Epic Comeback or Another Head Fake?

Because of Leap Year, MLPs have one final shot at a positive February on Monday.  If MLPs gain 1.87%, February will go down as a positive total return month.  That would be an amazing intra-month reversal from being down 19% for February a few weeks ago.

In 2015, February was one of just 3 positive months for MLPs.  We still haven’t seen back-to-back positive months for MLPs since June 2014.  If February did somehow finish positive, it would set up the possibility of follow through in March that would perhaps encourage some additional fund flows that have hesitated because of the intense volatility to start the year.

There are clear headwinds facing MLPs as we enter March, with producer customer concerns, pending rulings in bankruptcy cases with midstream contract implications that may see negative outcomes, and there is always the looming specter of oil prices.  Despite those headwinds, two positive weeks in a row has MLP sentiment thawing a bit.

Capital Markets Stirring from Hibernation

The equity capital markets seem to be wide open to all energy companies, except MLPs.  This week, there were large E&P public offerings, distressed energy special purpose acquisition companies (SPACs) doing IPOs, a yieldco offering, and a monster equity deal from Canadian midstream company Enbridge (ENB). ENB’s $2.0bn offering traded very well after pricing at a 5.7% discount. No MLP (or no investment bank) has attempted a public offering since November, and even the 3 deals in November were only for high quality and high valuation MLPs.
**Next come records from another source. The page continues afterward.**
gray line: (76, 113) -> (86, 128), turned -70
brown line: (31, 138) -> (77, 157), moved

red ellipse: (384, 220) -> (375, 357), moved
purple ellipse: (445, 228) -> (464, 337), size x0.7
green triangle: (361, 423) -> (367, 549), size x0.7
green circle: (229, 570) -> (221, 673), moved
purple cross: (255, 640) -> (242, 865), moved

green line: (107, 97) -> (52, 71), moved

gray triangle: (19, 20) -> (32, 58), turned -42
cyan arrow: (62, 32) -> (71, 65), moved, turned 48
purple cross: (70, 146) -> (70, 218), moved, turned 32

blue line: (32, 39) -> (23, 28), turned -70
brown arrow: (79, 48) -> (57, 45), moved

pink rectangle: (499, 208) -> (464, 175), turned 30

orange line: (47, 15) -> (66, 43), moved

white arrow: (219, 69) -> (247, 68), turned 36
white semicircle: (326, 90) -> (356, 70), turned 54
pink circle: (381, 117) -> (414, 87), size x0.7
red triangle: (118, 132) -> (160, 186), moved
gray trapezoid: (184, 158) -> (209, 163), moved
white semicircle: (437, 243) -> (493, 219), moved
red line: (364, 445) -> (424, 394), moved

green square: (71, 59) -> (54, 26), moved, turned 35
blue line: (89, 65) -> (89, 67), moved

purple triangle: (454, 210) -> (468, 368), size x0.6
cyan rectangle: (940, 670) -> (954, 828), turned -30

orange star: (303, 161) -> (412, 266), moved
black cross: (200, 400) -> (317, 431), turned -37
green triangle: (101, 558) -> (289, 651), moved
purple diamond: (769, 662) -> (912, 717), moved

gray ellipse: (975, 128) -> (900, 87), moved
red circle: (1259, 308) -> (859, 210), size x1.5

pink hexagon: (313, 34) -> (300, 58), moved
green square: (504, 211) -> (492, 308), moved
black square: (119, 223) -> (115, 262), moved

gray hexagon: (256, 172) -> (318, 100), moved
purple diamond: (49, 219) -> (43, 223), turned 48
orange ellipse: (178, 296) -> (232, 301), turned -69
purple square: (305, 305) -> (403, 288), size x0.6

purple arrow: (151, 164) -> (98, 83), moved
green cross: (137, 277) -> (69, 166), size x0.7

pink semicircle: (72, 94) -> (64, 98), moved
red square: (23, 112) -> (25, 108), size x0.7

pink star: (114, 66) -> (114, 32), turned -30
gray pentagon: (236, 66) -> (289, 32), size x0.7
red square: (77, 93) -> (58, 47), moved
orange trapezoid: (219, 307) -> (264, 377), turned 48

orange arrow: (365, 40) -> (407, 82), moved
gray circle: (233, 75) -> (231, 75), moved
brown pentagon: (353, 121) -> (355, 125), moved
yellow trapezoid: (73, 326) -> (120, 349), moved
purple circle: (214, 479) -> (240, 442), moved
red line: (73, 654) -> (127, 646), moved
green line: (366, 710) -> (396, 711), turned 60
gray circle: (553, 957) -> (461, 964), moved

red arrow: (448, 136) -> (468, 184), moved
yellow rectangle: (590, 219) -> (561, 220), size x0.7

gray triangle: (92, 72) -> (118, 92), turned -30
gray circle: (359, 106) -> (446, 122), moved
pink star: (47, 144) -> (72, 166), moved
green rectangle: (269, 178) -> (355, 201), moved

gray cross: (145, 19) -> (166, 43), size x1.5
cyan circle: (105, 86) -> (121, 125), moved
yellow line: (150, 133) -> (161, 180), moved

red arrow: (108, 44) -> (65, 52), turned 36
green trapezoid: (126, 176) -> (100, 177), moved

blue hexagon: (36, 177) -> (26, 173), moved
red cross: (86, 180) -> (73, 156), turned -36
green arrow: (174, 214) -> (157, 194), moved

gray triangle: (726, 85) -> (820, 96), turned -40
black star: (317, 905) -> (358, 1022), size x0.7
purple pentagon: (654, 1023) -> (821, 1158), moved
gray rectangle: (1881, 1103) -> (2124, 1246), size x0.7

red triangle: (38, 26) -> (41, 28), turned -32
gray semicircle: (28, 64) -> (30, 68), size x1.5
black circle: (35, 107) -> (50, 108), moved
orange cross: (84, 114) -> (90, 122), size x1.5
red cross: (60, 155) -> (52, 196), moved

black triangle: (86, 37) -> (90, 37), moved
Given the positive reaction to the deck-clearing equity deal from ENB this week, I expect at least one brave MLP to try an offering in March.  The first deal will likely come from a high-quality MLP seeking capital to fund an announced drop-down acquisition, rather than just to reduce debt.  Historically, equity deals to fund debt pay downs aren’t welcome in the MLP sector.

In this new era, however, an MLP with a sub-10% yield and leverage that’s creeping up may want to try an equity offering to remove leverage overhang altogether.  We may see a deal like that attempted, and we may see it trade well in the aftermarket, just because of where we are in the MLP cycle and the intense focus on leverage these days.

Poll Question Review

Last week, there were 17 investment grade MLPs (8 just one notch above junk) and we asked how many there would be by the end of 2016.  The most popular answer (with 50% of the vote) was 2-8 investment grade MLPs by the end of the year, implying that all the nearly-junk rated MLPs would eventually be downgraded this year.  I voted for more than 8, because I believe several of the barely- investment grade MLPs are not at risk of a downgrade in 2016.

This week, Moody’s downgraded one of those MLPs (ENLK) to junk status.  Now there are 16 investment grade MLPs.  On the positive side, WPZ was taken off credit watch by S&P 500 with no change to its rating, despite its exposure to Chesapeake.

Poll Question: Valuation

Despite all the discussion about focusing on cash flows over distributions following the KMI dividend cut, MLPs are still valued by a large percentage of the MLP investors based on yield.  MLPs with healthy balance sheets and high coverage still trade at lower multiples than a similar MLP with a low distribution coverage ratio (i.e. a higher payout).  The yield focus needs to change if MLPs are going to transition to a lower payout model over time.  This week’s poll question seeks to get an idea of what valuation method you gravitate towards.

What is the best way to assess MLP valuation?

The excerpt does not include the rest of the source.